I guess charity, even when it is being paid for, does not begin at Hilton Hotels.
~Keeping the home fires white
To have the bodies of one's loved ones ignored by FEMA and other agencies must hurt. To be evicted from one's temporary home in a hotel despite having donenothing to deserve it must be disheartening. But, to learn that a shelter will not be approved by a zoning commission because residents of an area claim, without proof, evacuees would be a danger to them, is outrageous. Anyone who doubts that irresponsible behavior like Bill Bennett's contributes to racism need look no farther than what is happening in northwest Ohio, to confirm it does.
RIDGEVILLE CORNERS, Ohio - After an emotional public hearing last night in this Henry County rural community, the welcome mat was pulled from a temporary housing project for hurricane evacuees.
Opponents of plans to convert portions of Christ Community Church raised concerns and questions during the session attended by about 150 residents in the fire hall in Ridgeville Corners. Following a closed-door executive session, the Ridgeville Township board of zoning appeals unanimously rejected the church's request for a conditional use permit that was needed to allow the relief project to move forward.

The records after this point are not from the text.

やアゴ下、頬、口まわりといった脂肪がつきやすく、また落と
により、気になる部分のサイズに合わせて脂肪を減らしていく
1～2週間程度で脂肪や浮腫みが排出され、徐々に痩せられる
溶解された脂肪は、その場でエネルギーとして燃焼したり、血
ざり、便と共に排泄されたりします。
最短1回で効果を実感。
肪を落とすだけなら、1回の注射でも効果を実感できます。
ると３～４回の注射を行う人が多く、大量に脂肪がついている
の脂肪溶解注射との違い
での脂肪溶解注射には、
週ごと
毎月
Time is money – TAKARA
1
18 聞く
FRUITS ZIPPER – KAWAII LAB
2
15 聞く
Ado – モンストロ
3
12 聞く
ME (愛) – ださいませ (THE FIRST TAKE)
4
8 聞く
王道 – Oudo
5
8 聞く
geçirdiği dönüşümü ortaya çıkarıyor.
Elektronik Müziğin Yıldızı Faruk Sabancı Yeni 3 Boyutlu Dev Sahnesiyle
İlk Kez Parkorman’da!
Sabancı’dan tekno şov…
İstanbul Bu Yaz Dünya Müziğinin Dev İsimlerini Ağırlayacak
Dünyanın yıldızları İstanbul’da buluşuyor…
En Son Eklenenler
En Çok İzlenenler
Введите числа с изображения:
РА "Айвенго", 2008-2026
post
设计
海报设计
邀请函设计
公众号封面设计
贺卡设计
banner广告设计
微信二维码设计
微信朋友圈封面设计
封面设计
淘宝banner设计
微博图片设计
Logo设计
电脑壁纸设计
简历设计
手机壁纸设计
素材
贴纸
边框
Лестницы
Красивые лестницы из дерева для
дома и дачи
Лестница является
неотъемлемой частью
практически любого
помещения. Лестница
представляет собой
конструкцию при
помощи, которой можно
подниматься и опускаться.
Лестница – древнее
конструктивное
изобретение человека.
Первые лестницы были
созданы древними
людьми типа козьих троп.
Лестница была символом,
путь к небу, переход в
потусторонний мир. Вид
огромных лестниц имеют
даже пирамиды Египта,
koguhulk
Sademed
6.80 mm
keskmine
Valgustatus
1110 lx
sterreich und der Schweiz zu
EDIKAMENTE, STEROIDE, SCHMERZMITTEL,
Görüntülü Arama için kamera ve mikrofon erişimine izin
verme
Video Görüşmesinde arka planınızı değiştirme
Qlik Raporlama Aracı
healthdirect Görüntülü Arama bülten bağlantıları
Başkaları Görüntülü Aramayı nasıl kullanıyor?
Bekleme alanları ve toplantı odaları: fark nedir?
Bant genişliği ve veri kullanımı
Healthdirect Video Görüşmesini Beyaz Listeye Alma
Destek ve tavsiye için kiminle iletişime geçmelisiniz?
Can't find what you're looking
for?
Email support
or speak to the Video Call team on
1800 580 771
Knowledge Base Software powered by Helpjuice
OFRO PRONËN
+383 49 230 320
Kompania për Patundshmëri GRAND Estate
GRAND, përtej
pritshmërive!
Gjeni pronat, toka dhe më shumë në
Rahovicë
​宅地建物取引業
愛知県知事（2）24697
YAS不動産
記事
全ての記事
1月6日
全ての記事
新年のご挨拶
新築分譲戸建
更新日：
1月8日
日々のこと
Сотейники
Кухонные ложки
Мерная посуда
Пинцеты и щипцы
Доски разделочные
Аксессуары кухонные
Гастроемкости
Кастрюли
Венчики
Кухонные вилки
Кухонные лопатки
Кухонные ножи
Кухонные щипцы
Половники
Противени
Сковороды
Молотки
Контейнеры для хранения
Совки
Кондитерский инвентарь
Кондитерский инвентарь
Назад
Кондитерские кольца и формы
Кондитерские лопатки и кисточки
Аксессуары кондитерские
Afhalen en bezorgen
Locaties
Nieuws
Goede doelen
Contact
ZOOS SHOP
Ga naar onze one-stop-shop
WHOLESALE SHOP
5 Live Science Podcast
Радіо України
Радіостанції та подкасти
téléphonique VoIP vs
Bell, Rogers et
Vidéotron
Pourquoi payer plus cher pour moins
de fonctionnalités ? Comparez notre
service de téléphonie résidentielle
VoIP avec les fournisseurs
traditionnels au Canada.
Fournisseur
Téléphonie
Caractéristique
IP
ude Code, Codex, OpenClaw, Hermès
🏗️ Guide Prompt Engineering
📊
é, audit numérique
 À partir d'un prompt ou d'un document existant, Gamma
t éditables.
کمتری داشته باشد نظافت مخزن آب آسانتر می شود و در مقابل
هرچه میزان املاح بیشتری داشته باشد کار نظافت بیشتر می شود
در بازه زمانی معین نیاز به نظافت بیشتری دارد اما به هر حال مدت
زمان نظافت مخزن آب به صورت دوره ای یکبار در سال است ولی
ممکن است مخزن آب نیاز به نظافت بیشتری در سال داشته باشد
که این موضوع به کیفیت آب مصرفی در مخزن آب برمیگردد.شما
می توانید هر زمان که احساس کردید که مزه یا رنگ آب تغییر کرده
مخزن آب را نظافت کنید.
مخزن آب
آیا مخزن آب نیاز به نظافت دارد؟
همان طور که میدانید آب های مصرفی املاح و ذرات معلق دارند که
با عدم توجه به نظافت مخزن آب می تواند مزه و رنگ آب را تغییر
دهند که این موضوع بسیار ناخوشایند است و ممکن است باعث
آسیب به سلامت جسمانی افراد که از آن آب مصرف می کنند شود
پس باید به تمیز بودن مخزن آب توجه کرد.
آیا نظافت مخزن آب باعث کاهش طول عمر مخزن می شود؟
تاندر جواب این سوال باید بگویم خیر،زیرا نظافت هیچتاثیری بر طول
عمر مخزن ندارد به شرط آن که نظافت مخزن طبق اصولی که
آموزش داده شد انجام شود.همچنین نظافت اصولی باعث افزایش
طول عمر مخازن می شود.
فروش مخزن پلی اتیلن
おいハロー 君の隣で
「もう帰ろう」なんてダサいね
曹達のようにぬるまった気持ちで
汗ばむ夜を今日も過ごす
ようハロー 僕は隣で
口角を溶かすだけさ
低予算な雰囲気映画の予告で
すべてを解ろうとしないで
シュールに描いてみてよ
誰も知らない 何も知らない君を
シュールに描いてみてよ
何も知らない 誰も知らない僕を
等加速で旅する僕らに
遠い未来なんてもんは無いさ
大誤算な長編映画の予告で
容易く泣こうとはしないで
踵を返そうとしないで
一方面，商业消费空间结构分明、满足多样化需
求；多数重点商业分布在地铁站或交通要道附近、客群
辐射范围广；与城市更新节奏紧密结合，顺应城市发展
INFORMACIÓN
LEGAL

Work on the renovation of the second floor of the church, begun a few weeks ago, was halted after Don Barnett, pastor, and his wife, Carol, assistant pastor, learned that zoning and building permits would be needed before they could proceed.
. . .Mr. Barnett said that the media has portrayed the hurricane victims as "angry blacks" who have a welfare mentality, and who have been in the welfare system for a long time. "It does not take a rocket scientist to look around and see that there are no black people among us," he said, adding that "there is a lot of racial prejudice in northwest Ohio, in this area."
He further said that blacks are not here "because they are not welcomed here."
The minister had offered to pay for background checks to be conducted on evacuees who moved into his facility, quite a compromise when one considers that most people have no criminal background information on their neighbors. There is no evidence that evacuees commit crimes at a rate any higher than other Americans.
Kudos to the Toledo Blade for following this story through several zoning meetings. But for the newspaper's attention, racial discrimination would have been under rug swept.
We are a society with a short attention span. Already, attention is shifting away from the survivors and evacuees to the Miers situation and a likely groundless terrorism alert. But, the difficulties facing hurricane these people will be present for weeks, months and years to come. Since they are largely defenseless, it is our voices that must state their case. We must call or email FEMA and the governor of Louisiana in regard to sloppy body recovery procedures, Hilton Hotels about evicting the already traumatized evacuees, and the decisionmakers in Ohio who paraded their bigotry. (The inspector who led the charade is Ed Nagel.) If Americans who care about the survivors and evacuees are not vigilant, the victims will be further abused.